[THE PROBLEM]: Filter the listing below, keeping only the lines with the word "Blue".
BEGIN SOURCE MATERIAL
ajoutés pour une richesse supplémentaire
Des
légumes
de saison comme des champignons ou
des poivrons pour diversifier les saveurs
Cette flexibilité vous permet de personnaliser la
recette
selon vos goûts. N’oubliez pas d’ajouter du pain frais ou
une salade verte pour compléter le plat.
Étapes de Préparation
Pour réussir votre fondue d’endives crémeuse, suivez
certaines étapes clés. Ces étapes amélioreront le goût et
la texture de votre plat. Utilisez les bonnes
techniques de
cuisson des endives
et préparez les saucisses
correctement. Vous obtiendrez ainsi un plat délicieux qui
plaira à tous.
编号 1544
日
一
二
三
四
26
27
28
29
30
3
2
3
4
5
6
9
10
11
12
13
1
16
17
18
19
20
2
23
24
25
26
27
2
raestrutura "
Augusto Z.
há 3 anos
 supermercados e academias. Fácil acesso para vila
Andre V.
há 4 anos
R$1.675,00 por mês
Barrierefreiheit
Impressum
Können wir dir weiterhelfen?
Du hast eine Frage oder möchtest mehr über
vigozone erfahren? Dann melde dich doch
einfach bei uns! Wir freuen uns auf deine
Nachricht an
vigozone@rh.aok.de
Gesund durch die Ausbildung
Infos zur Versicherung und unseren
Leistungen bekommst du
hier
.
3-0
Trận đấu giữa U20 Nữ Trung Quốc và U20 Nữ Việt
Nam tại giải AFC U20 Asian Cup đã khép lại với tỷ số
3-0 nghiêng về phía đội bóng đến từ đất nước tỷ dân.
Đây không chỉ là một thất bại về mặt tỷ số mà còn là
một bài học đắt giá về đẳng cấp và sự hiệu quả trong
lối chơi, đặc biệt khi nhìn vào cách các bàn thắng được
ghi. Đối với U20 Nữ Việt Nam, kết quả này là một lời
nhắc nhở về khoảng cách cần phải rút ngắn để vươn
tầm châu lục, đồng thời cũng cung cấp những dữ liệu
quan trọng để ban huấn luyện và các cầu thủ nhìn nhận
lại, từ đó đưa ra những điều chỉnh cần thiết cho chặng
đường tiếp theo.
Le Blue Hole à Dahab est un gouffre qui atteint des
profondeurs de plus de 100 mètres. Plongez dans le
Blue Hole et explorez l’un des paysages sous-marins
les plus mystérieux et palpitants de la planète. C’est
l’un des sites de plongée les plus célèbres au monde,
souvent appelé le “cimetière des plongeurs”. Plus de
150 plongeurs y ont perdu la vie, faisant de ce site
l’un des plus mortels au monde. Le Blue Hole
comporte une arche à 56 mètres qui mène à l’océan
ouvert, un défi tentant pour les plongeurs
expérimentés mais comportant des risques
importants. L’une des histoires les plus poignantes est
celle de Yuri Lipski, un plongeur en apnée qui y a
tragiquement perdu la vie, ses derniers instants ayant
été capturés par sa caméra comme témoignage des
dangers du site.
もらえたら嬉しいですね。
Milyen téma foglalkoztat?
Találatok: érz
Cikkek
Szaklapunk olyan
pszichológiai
END SOURCE MATERIAL
[TASK SOLUTION]:
Le Blue Hole à Dahab est un gouffre qui atteint des
Blue Hole et explorez l’un des paysages sous-marins
l’un des plus mortels au monde. Le Blue Hole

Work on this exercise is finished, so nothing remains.